◆ RECORDS PROVIDED

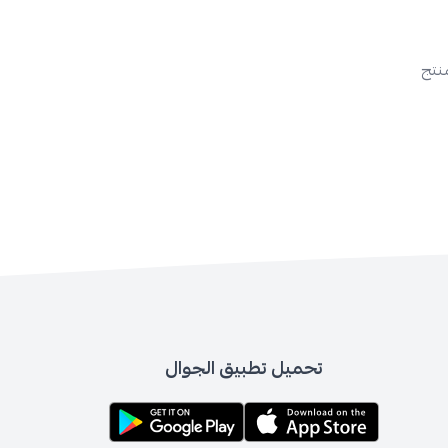
منتج
تحميل تطبيق الجوال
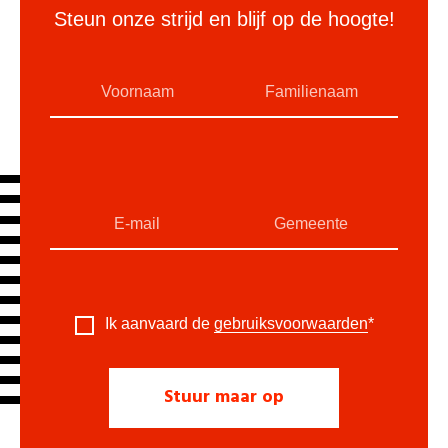
Steun onze strijd en blijf op de hoogte!
Ik aanvaard de
gebruiksvoorwaarden
*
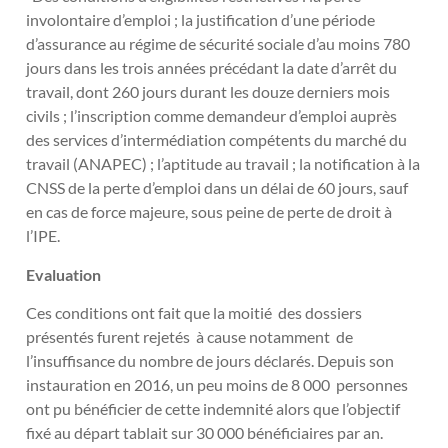
involontaire d’emploi ; la justification d’une période
d’assurance au régime de sécurité sociale d’au moins 780
jours dans les trois années précédant la date d’arrêt du
travail, dont 260 jours durant les douze derniers mois
civils ; l’inscription comme demandeur d’emploi auprès
des services d’intermédiation compétents du marché du
travail (ANAPEC) ; l’aptitude au travail ; la notification à la
CNSS de la perte d’emploi dans un délai de 60 jours, sauf
en cas de force majeure, sous peine de perte de droit à
l’IPE.
Evaluation
Ces conditions ont fait que la moitié des dossiers
présentés furent rejetés à cause notamment de
l’insuffisance du nombre de jours déclarés. Depuis son
instauration en 2016, un peu moins de 8 000 personnes
ont pu bénéficier de cette indemnité alors que l’objectif
fixé au départ tablait sur 30 000 bénéficiaires par an.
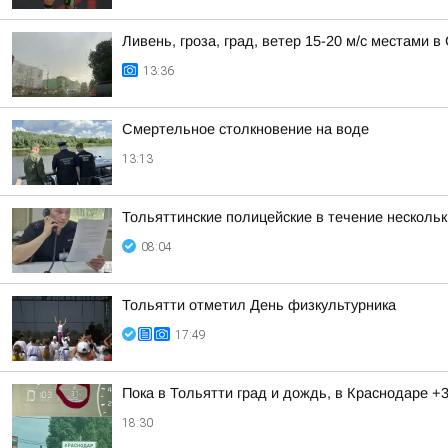
Ливень, гроза, град, ветер 15-20 м/с местами 
13:36
Смертельное столкновение на воде
13:13
Тольяттинские полицейские в течение несколь
08:04
Тольятти отметил День физкультурника
17:49
Пока в Тольятти град и дождь, в Краснодаре +
18:30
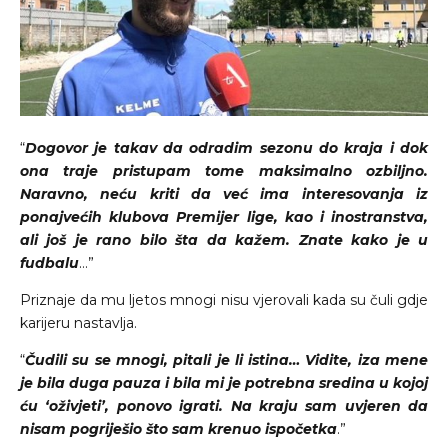
“
Dogovor je takav da odradim sezonu do kraja i dok
ona traje pristupam tome maksimalno ozbiljno.
Naravno, neću kriti da već ima interesovanja iz
ponajvećih klubova Premijer lige, kao i inostranstva,
ali još je rano bilo šta da kažem. Znate kako je u
fudbalu
…”
Priznaje da mu ljetos mnogi nisu vjerovali kada su čuli gdje
karijeru nastavlja.
“
Čudili su se mnogi, pitali je li istina… Vidite, iza mene
je bila duga pauza i bila mi je potrebna sredina u kojoj
ću ‘oživjeti’, ponovo igrati. Na kraju sam uvjeren da
nisam pogriješio što sam krenuo ispočetka
.”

◆ WHAT YOU ARE ASKED TO DO
Copy all lines above containing the string "moins".

◆ RESPONSE AREA
d’assurance au régime de sécurité sociale d’au moins 780
instauration en 2016, un peu moins de 8 000 personnes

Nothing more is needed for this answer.